- [Dataset extract]
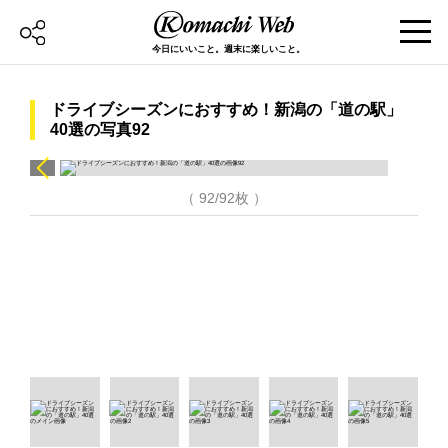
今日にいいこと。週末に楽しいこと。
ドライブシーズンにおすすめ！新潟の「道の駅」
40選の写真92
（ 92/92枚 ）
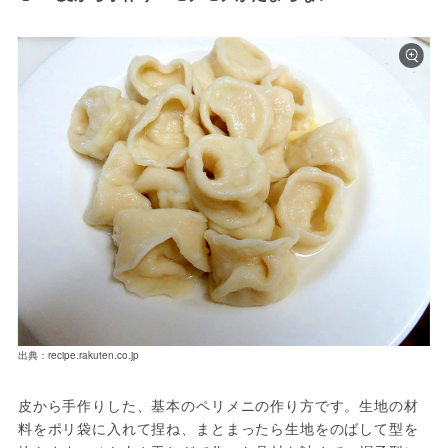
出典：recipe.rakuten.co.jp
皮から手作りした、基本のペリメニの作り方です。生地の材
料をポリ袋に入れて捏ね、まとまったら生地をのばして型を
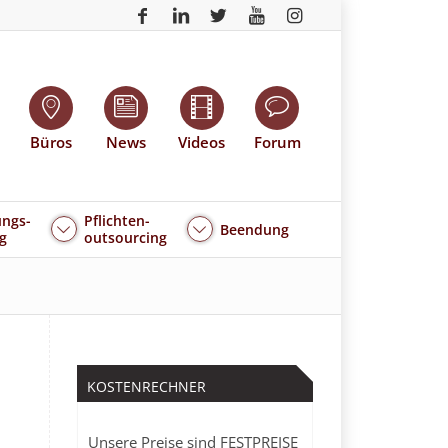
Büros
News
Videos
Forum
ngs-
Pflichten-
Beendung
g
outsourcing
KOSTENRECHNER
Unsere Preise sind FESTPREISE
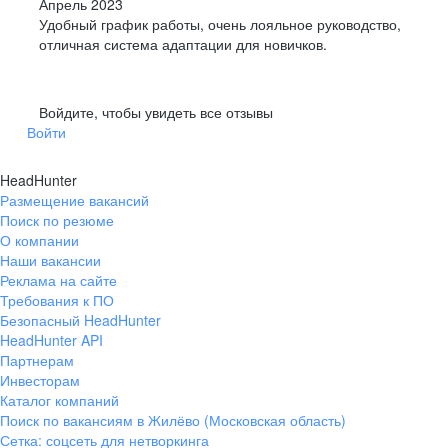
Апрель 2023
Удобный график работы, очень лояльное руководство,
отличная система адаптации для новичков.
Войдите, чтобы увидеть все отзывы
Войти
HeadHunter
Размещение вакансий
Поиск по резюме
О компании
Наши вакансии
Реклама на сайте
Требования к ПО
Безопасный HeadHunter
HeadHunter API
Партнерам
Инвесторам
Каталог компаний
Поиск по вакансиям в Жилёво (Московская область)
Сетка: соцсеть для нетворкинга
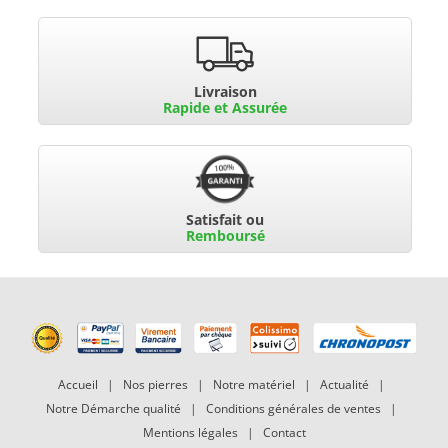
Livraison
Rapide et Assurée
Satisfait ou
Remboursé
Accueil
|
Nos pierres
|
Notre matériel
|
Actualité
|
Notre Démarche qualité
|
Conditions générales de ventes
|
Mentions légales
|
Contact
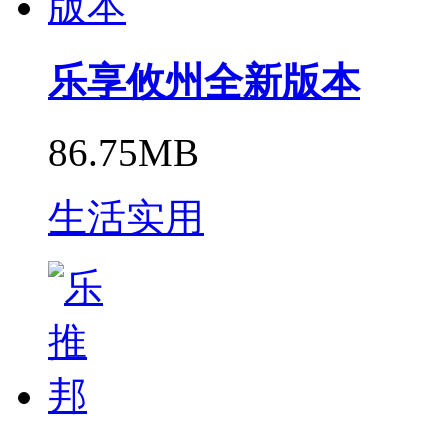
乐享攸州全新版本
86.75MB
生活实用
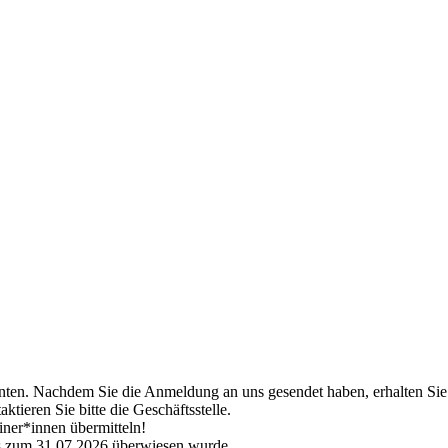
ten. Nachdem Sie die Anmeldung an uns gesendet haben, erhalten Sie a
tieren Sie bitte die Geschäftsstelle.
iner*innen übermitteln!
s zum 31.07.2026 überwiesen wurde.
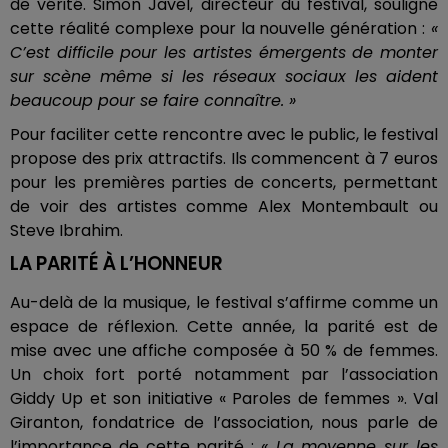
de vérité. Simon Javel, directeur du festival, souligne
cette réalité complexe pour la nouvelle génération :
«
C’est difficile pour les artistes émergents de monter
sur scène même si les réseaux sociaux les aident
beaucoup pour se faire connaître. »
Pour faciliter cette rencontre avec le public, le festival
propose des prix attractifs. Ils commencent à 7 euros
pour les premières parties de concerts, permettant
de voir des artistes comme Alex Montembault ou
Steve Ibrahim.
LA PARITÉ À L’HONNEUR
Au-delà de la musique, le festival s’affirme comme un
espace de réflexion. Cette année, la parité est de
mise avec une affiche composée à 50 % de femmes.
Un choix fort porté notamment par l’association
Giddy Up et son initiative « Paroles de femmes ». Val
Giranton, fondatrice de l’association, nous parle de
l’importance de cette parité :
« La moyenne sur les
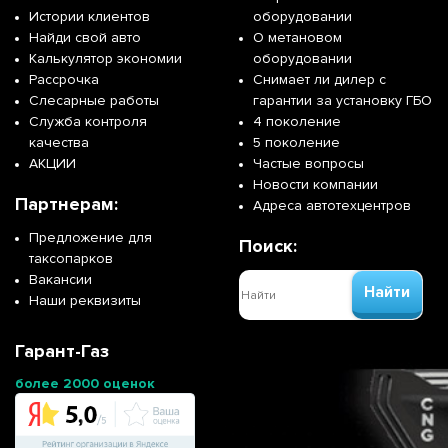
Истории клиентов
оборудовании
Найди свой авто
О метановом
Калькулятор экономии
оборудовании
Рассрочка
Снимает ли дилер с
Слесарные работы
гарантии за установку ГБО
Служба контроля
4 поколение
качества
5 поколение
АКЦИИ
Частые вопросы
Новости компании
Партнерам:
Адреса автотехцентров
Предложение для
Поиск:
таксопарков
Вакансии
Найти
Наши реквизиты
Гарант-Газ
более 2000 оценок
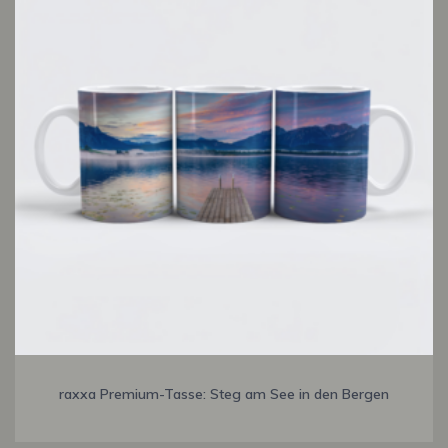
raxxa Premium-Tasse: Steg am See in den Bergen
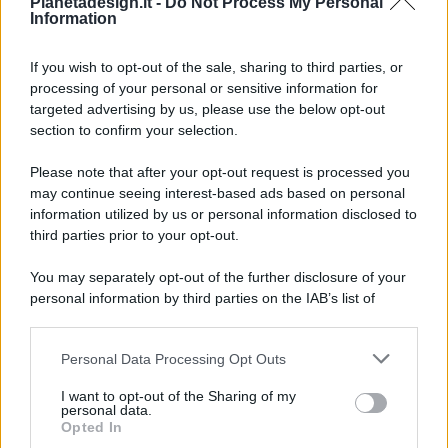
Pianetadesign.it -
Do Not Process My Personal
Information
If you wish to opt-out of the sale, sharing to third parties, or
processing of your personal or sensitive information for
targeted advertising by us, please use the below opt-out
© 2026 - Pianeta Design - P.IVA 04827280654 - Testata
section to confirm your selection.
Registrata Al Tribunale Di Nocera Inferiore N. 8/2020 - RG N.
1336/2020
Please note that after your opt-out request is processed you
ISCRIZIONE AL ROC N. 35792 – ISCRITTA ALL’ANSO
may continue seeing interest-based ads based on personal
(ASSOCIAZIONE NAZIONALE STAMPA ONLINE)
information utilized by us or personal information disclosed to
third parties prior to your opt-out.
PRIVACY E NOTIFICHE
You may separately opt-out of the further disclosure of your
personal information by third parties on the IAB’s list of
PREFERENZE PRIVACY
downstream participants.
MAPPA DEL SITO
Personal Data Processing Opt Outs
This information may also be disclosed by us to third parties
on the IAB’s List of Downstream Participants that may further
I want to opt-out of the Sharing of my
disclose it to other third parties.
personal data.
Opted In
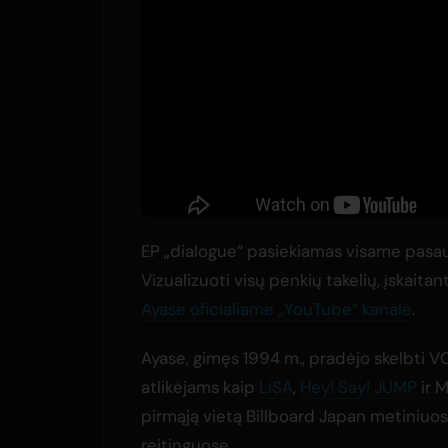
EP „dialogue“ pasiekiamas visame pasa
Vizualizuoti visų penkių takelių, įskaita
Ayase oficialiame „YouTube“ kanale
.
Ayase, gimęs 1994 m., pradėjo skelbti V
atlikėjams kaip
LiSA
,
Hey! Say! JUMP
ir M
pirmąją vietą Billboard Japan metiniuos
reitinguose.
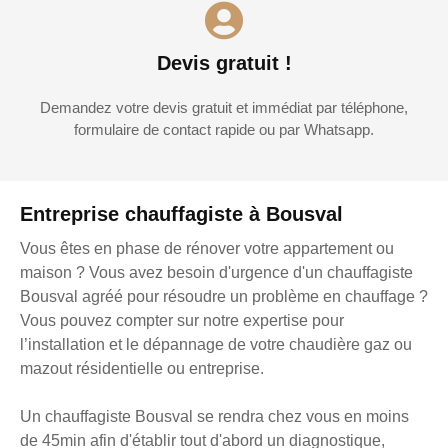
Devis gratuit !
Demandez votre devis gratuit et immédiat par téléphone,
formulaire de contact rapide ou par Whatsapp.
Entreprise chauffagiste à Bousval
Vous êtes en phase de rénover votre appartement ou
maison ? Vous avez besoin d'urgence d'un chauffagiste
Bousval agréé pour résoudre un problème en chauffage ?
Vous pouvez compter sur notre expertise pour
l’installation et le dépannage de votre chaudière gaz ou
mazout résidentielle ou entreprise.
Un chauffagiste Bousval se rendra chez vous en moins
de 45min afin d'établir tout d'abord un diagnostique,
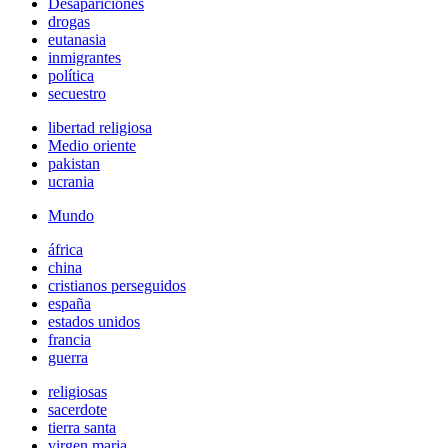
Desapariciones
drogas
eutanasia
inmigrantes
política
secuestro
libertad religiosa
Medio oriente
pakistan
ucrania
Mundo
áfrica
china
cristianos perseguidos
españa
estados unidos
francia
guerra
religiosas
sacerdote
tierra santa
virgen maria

- [The task] Return, exactly as they stand, the lines above from the one with "C’est difficile pour" to the one with "You may separately", omitting any pictures among them.

- [Response area]
C’est difficile pour les artistes émergents de monter
sur scène même si les réseaux sociaux les aident
beaucoup pour se faire connaître. »
Pour faciliter cette rencontre avec le public, le festival
propose des prix attractifs. Ils commencent à 7 euros
pour les premières parties de concerts, permettant
de voir des artistes comme Alex Montembault ou
Steve Ibrahim.
LA PARITÉ À L’HONNEUR
Au-delà de la musique, le festival s’affirme comme un
espace de réflexion. Cette année, la parité est de
mise avec une affiche composée à 50 % de femmes.
Un choix fort porté notamment par l’association
Giddy Up et son initiative « Paroles de femmes ». Val
Giranton, fondatrice de l’association, nous parle de
l’importance de cette parité :
« La moyenne sur les
Истории клиентов
оборудовании
Найди свой авто
О метановом
Калькулятор экономии
оборудовании
Рассрочка
Снимает ли дилер с
Слесарные работы
гарантии за установку ГБО
Служба контроля
4 поколение
качества
5 поколение
АКЦИИ
Частые вопросы
Новости компании
Партнерам:
Адреса автотехцентров
Предложение для
Поиск:
таксопарков
Вакансии
Найти
Наши реквизиты
Гарант-Газ
более 2000 оценок
raxxa Premium-Tasse: Steg am See in den Bergen
Pianetadesign.it -
Do Not Process My Personal
Information
If you wish to opt-out of the sale, sharing to third parties, or
processing of your personal or sensitive information for
targeted advertising by us, please use the below opt-out
© 2026 - Pianeta Design - P.IVA 04827280654 - Testata
section to confirm your selection.
Registrata Al Tribunale Di Nocera Inferiore N. 8/2020 - RG N.
1336/2020
Please note that after your opt-out request is processed you
ISCRIZIONE AL ROC N. 35792 – ISCRITTA ALL’ANSO
may continue seeing interest-based ads based on personal
(ASSOCIAZIONE NAZIONALE STAMPA ONLINE)
information utilized by us or personal information disclosed to
third parties prior to your opt-out.
PRIVACY E NOTIFICHE
You may separately opt-out of the further disclosure of your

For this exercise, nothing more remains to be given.